— Ко мне тут чужаки пожаловали, — скупо сообщил Многоликий, устраиваясь рядом с приятелем. — Дверцу мою изучали… А ты чего все сидишь да сидишь? Неужто не надоело?
— Надоело, — горестно подтвердил Лентяй. — Но что толку? Мало того, что я ленив, — я еще беда как умен! У меня хватает ума понять, что ничего полезного я сделать не способен. А ежели так, зачем вообще суетиться? Лучше ты мне скажи, не надоела тебе эта чехарда образов?
Многоликий стал сжиматься, скукоживаться — и скоро его было не отличить от кучи залежалого тряпья.
— У меня с рождения так, — смущенно пояснила куча тряпья. — То ли родовое проклятье, то ли неизлечимая болезнь. Я бы и рад стать нормальным, но пока что от моей болезни лекарства не изобрели.
— Вывод напрашивается сам собой, — заключил Лентяй. — Кто хочет исправиться — не может, а кто может — не желает…
Когда небо усеялось веснушками ярких звезд, он уже вовсю храпел в тон шуму далекого прибоя. Многоликий встрепенулся от застигшей его дремоты, что-то пробурчал и покатился к себе в избу, где его поджидал незваный гость. А незваный гость, как известно, хуже татарина. И гнать его надо взашей.
Этой ночью капитану крупно не поздоровилось, потому как Многоликий (а с ним заодно и его таинственная хижина) разошлись не на шутку.
«Хрясь! Бамц! Хрумс! — доносилось из хижины. А потом еще: — Треск! Дзынь! Ыррр!»
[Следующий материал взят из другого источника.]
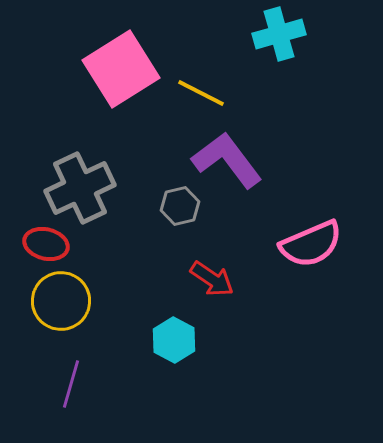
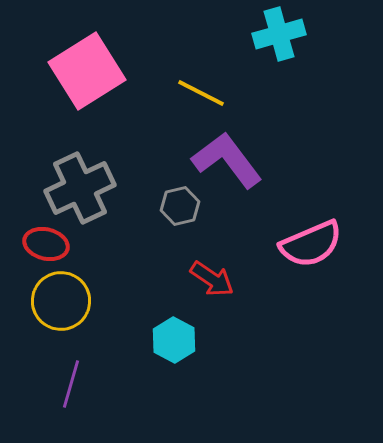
pink square: moved 34 px left, 2 px down
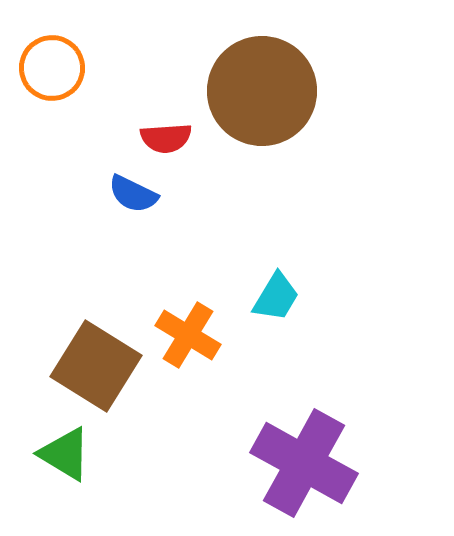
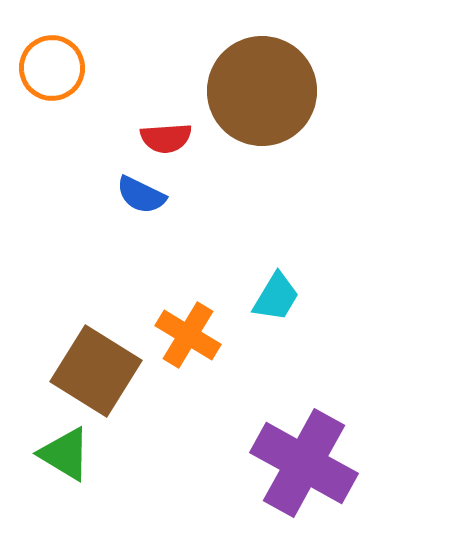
blue semicircle: moved 8 px right, 1 px down
brown square: moved 5 px down
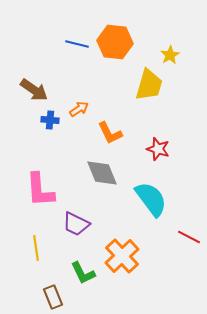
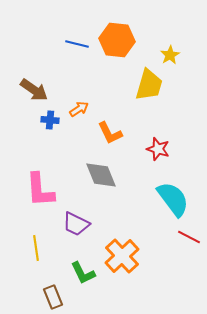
orange hexagon: moved 2 px right, 2 px up
gray diamond: moved 1 px left, 2 px down
cyan semicircle: moved 22 px right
«Ой! Ай-яй!» — кричал капитан, улепетывая от увесистой скалки Многоликого. Тот скакал по комнатам, сшибал стулья, бил посуду и отчаянно ругался. А когда ругательства иссякли, вспыхнул, точно ритуальный костер.
Капитан сам не заметил, как оказался на коньке крыши. За ним, пылая так, что виднелись одни лишь черные провалы глаз, с ножом в зубах полз Многоликий. Лезвие ножа накалилось до предела, и сейчас им можно было бы с легкостью резать ледяные кубики. Дело явно принимало скверный оборот.
— Проссяйся с зизнью, — прошипел огненный человек. — Вы у меня вот узе где! В пецёнках!
Кэйтайрон стал медленно пятиться. Вернее, отползать. Он даже оглянуться боялся. Оглядывался так один, оглядывался — его и прикончили.
Наконец Многоликому надоело цедить слова. Он вынул изо рта свой «кромсатель», размахнулся — и вдруг огонь пропал, как будто его всосали огромным пылесосом. На крыше осталось растерянно моргать лишь круглое, обугленное нечто. Но капитану от этого ничуть не полегчало. Нож-то у обугленного никуда не делся. Вот-вот всадит в глотку.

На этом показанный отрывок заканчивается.